Start of RECORDED DATA

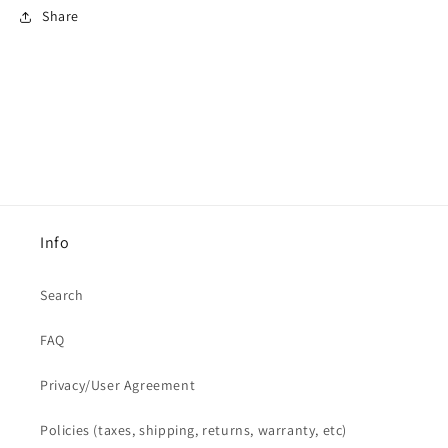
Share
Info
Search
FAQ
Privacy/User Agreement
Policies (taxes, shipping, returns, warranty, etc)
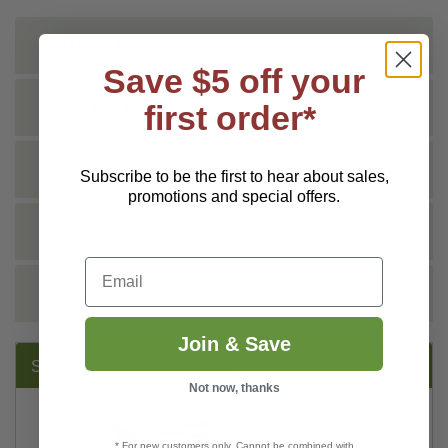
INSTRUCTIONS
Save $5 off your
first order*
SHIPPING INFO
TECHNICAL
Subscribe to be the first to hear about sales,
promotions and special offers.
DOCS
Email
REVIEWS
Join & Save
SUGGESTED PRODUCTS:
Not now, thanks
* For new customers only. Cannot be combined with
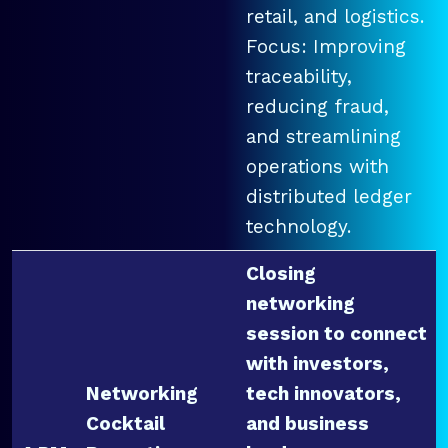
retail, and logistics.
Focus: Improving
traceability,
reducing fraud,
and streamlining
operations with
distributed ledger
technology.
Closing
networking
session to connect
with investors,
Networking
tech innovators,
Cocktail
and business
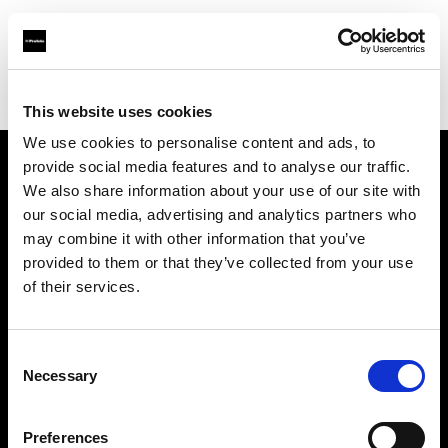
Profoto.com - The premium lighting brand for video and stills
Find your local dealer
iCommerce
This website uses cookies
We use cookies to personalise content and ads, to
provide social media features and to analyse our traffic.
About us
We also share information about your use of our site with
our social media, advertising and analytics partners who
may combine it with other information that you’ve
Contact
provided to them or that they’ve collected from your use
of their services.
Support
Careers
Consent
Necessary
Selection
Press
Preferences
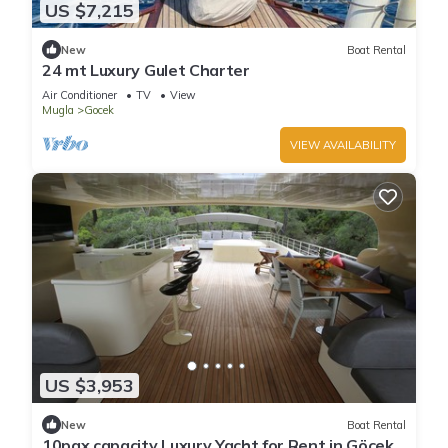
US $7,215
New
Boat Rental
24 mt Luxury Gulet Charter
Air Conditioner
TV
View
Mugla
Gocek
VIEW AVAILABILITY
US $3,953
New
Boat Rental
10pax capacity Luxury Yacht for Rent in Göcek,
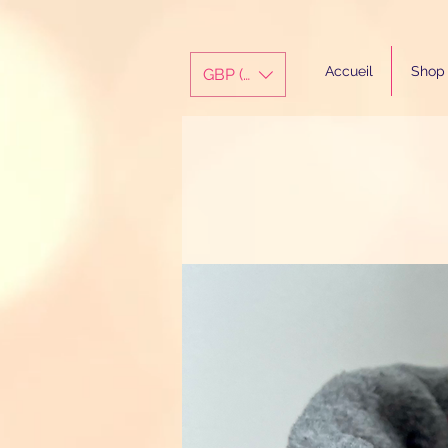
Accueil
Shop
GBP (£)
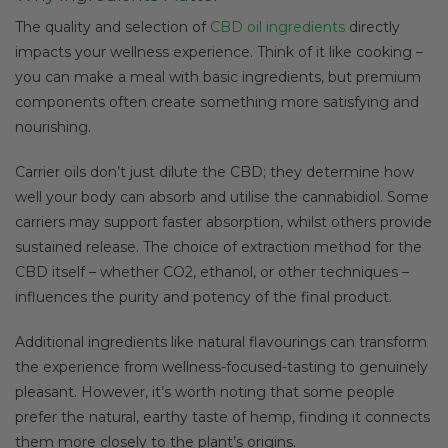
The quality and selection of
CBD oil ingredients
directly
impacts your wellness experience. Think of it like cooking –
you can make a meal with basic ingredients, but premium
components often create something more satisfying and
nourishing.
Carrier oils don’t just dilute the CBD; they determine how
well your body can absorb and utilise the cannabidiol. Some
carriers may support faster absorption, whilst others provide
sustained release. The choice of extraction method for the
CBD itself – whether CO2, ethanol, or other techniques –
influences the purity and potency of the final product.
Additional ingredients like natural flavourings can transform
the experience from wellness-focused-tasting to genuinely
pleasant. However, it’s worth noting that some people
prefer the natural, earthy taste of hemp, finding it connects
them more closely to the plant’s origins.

End of RECORDED DATA

Write each line exactly as it appears, from the line that holds "Not now, thanks" through the closing line of the data above, and leave every picture out.

Not now, thanks
* For new customers only. Cannot be combined with
retail, and logistics.
Focus: Improving
traceability,
reducing fraud,
and streamlining
operations with
distributed ledger
technology.
Closing
networking
session to connect
with investors,
Networking
tech innovators,
Cocktail
and business
Profoto.com - The premium lighting brand for video and stills
Find your local dealer
iCommerce
This website uses cookies
We use cookies to personalise content and ads, to
provide social media features and to analyse our traffic.
About us
We also share information about your use of our site with
our social media, advertising and analytics partners who
may combine it with other information that you’ve
Contact
provided to them or that they’ve collected from your use
of their services.
Support
Careers
Consent
Necessary
Selection
Press
Preferences
US $7,215
New
Boat Rental
24 mt Luxury Gulet Charter
Air Conditioner
TV
View
Mugla
Gocek
VIEW AVAILABILITY
US $3,953
New
Boat Rental
10pax capacity Luxury Yacht for Rent in Göcek,
Accueil
Shop
GBP (£)
The quality and selection of
CBD oil ingredients
directly
impacts your wellness experience. Think of it like cooking –
you can make a meal with basic ingredients, but premium
components often create something more satisfying and
nourishing.
Carrier oils don’t just dilute the CBD; they determine how
well your body can absorb and utilise the cannabidiol. Some
carriers may support faster absorption, whilst others provide
sustained release. The choice of extraction method for the
CBD itself – whether CO2, ethanol, or other techniques –
influences the purity and potency of the final product.
Additional ingredients like natural flavourings can transform
the experience from wellness-focused-tasting to genuinely
pleasant. However, it’s worth noting that some people
prefer the natural, earthy taste of hemp, finding it connects
them more closely to the plant’s origins.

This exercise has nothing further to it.